Tech Enrichment at Old Orchard
In addition to the technology basics that are essential to student success, our students also get the opportunity to explore the more fun and creative side of technology through creating programs, designing robots, and learning how to think through problems in a methodical, solution-oriented way.
Grades K-5 take regular Tech classes where they learn to think creatively, reason systematically, work collaboratively and stay persistent in the face of difficulty. Beyond basic computer usage skills, students build programming, investigation and critical thinking skills by exploring computational concepts (e.g. algorithms, sequence, loops, conditionals and operators) as well as engineering design concepts (e.g. experimenting, iterating, testing, debugging, reusing and remixing, abstracting and modularizing). Resources used across the grades include: ScratchJr, Scratch, Tynker, Xcode-Apple Swift Playgrounds and Code Monkey.
In fourth and fifth grade, interested students can also incorporate technology (including game design) into their LEAP or science projects.

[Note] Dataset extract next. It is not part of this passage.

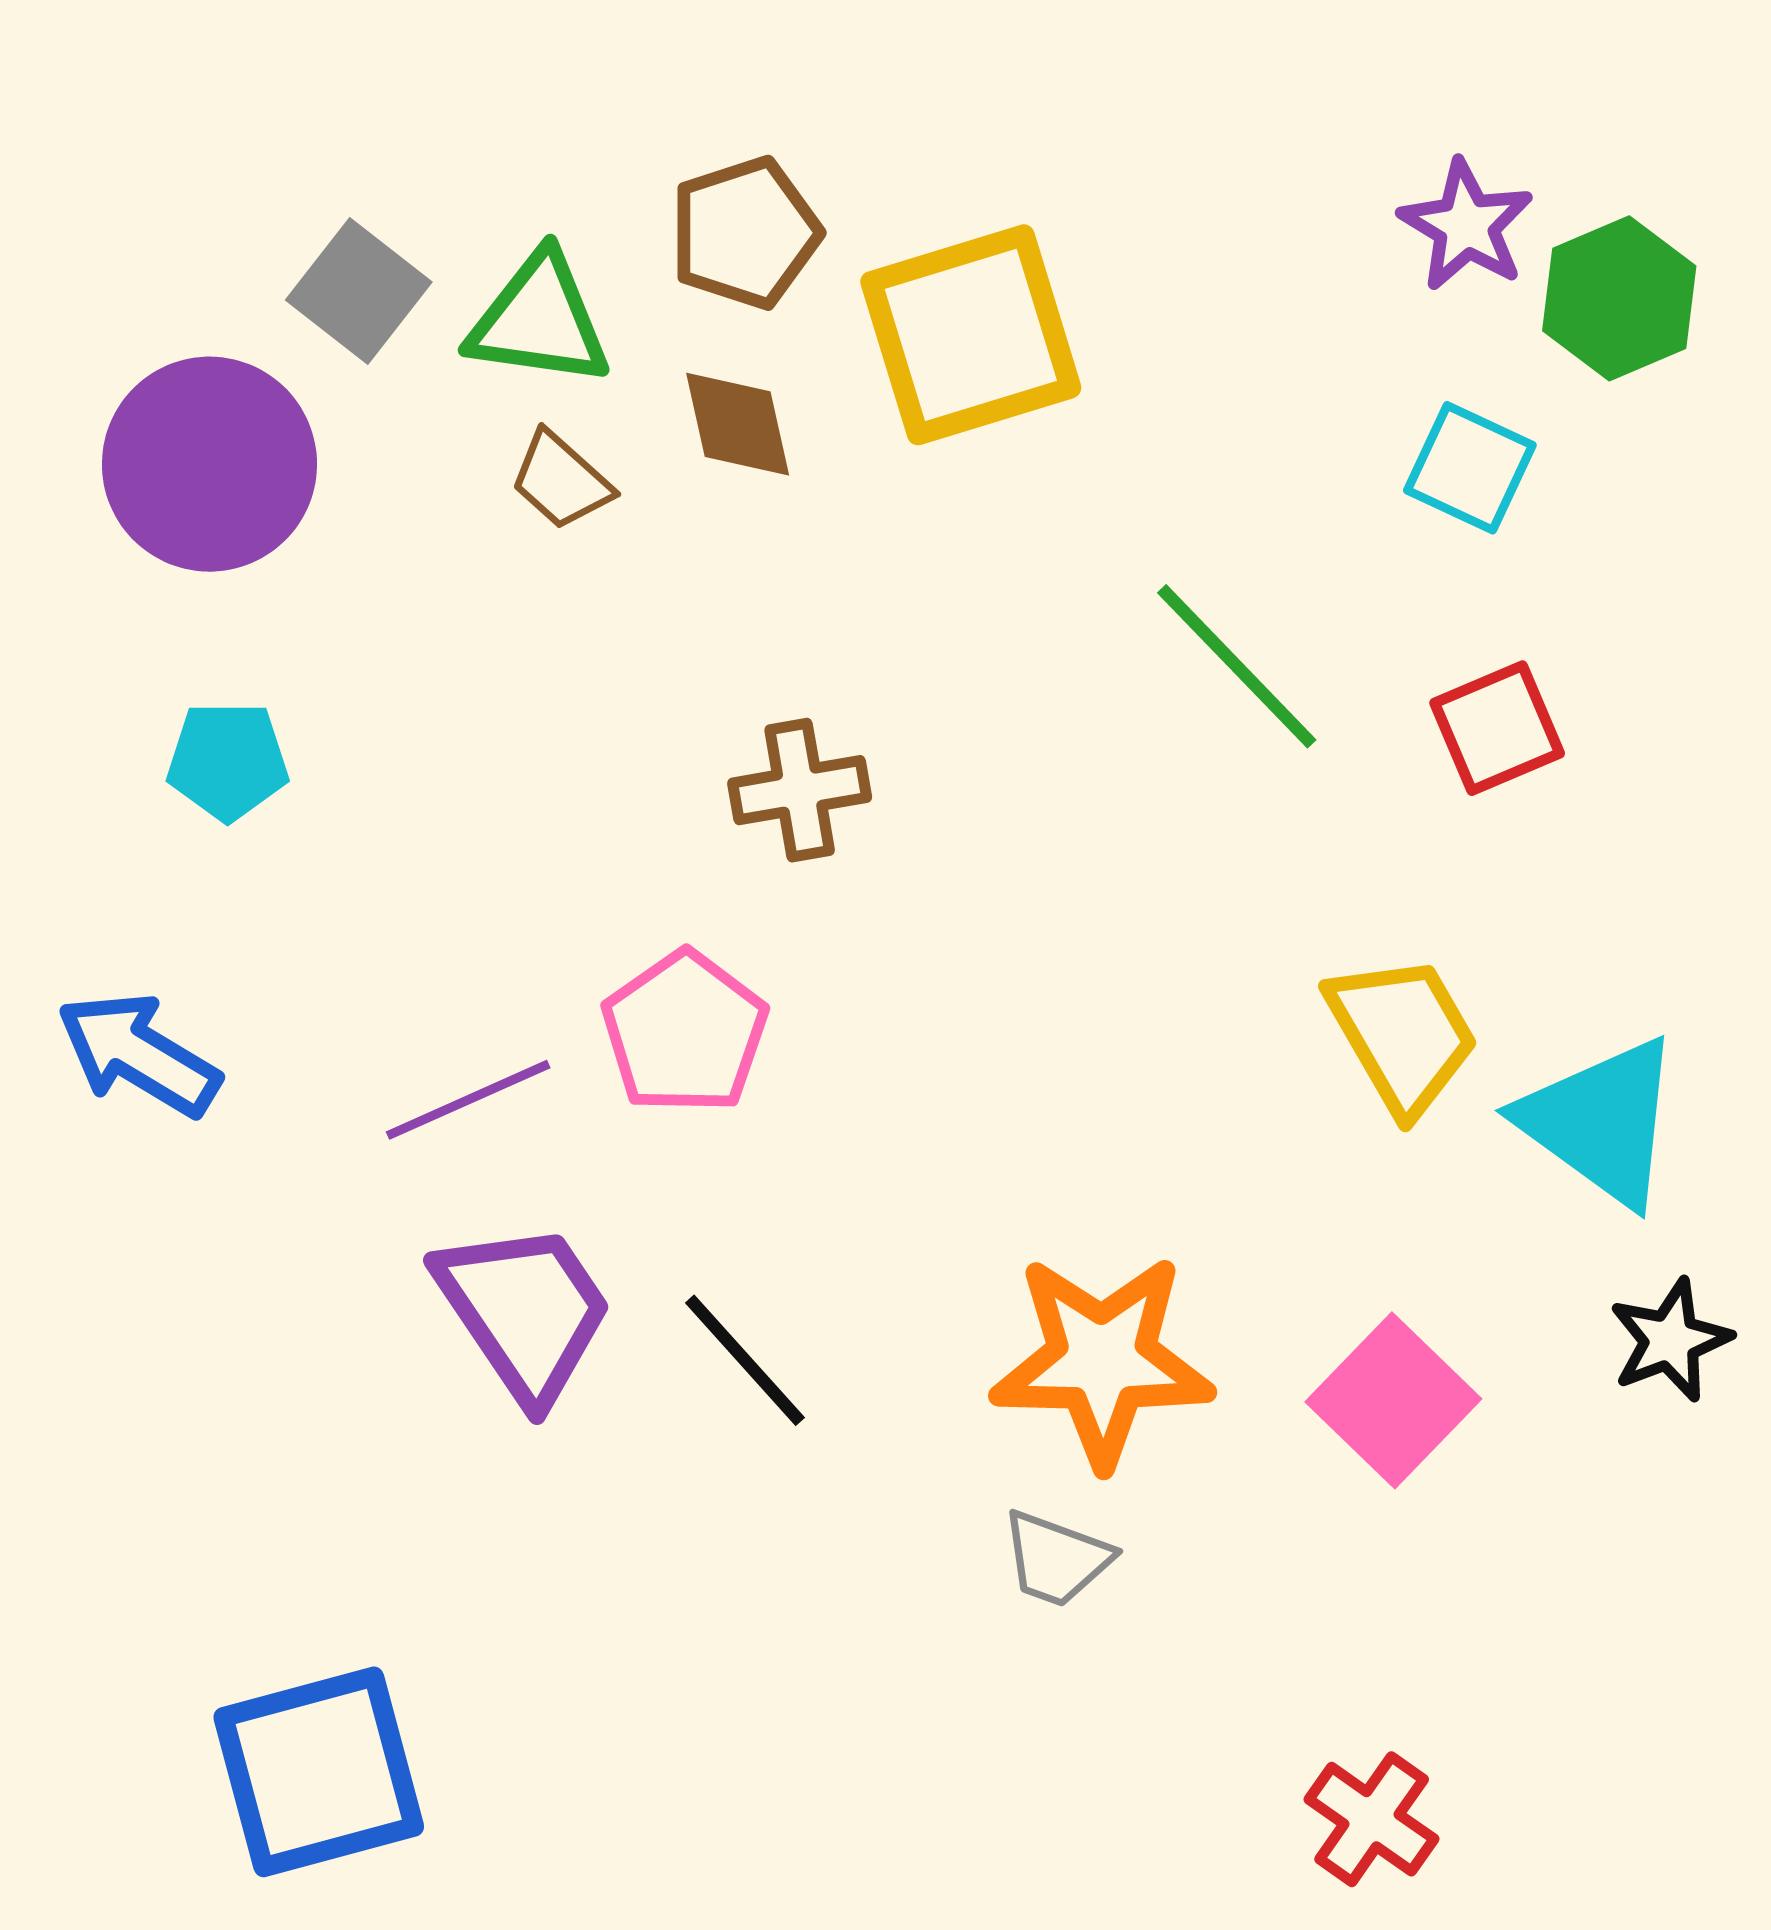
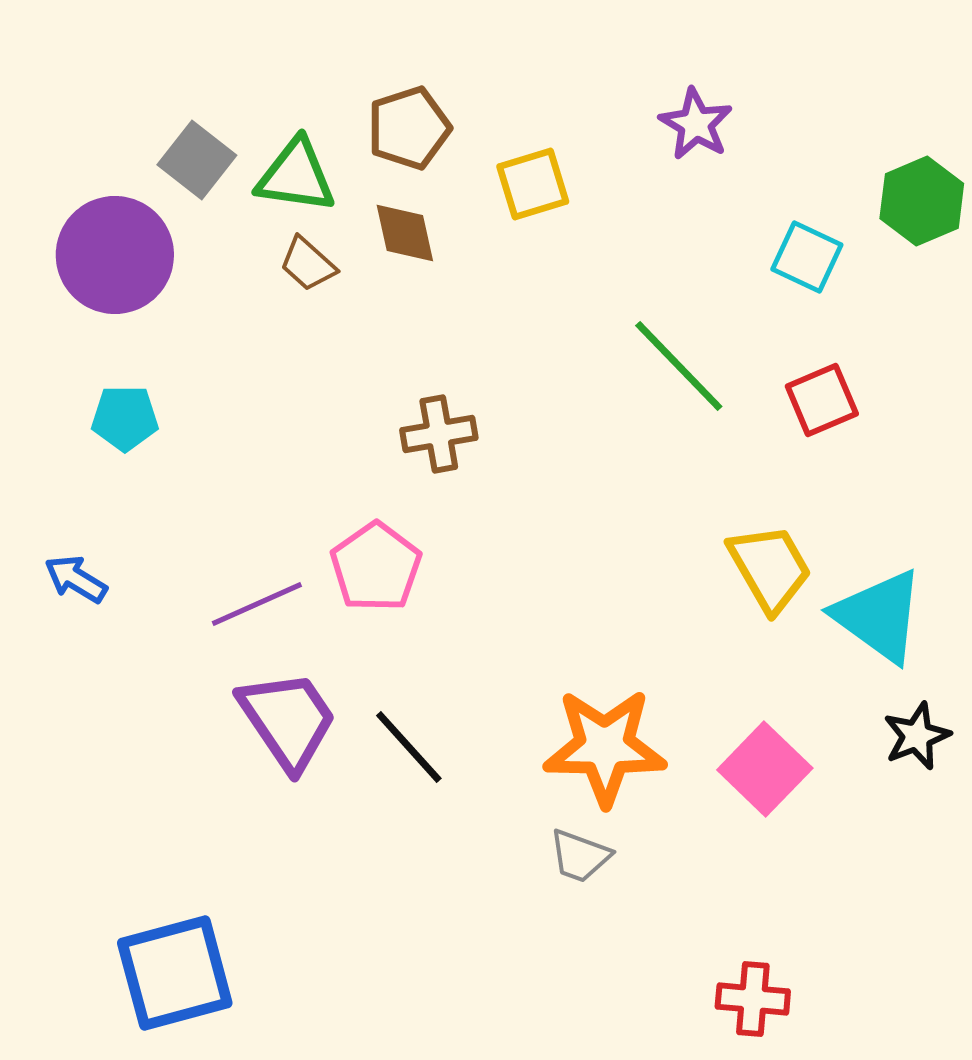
purple star: (1466, 226) -> (696, 124), moved
green hexagon: (1619, 298) -> (922, 201), moved
yellow square: (971, 335) -> (533, 184), size x0.6
blue arrow: (138, 1054) -> (76, 579), size x0.7
red cross: (1372, 1819) -> (753, 999), turned -30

At the Upper School, students may choose a technology class for enrichment. Enrichment classes allow students to explore, create, and build with technology and learn real skills that they can apply outside the classroom. Frequent offerings include classes in robotics, coding, and 3D modeling; see below for recent full course descriptions. Classes change frequently with student interest and technological development.
Selected Upper School Course Descriptions
EV3 Robotics: In this course, students new to robotics and programming will begin with an introduction to programming and program structure/design skills using our new Lego EV3 robotic kits and object-oriented beginner-level programming software on their iPad. Returning students will dive right in with more advanced EV3 programing tools and projects, with more advanced blocks such as flow/logic blocks, data operations block, arrays, and variables. All students will tackle mechanical design challenges as they complete progressively more difficult challenges – and, of course, engage in friendly in-class competition including BattleBots.
3D Modeling and Printing: Students learn about 3D printing by doing. Starting literally from scratch, they will team up and build a basic 3D printer, learning what makes these marvels tick from the inside and out. With their printer ready to go, they will move on to 3D design, starting with graph paper and pencil, and then moving on to 3D design and modeling software, such as Tinkercad, Tinkerplay, and Makerbot. (More advanced students will use intermediate programs such as 123D Design and Google’s Sketchup and Blender.) The focus of their first project will draw on MinecraftEdu, a classroom-friendly remix of the hit game, students will work together in virtual realm designing and creating 3D models related to the game. Through deconstruction, hands-on testing, and modeling, students will learn how 3D objects are designed and created, and about concepts like coordinate planes, perimeter and volume. It will all come together when we print, allowing students to see how 3D printers work, the materials required, and the inherent limitations and possibilities. Time allowing, for their final project students will select an everyday useful object and make a replica of it. It may be as simple as a holiday ornament, a missing chess piece from a game set to a replacement of a broken Lego piece.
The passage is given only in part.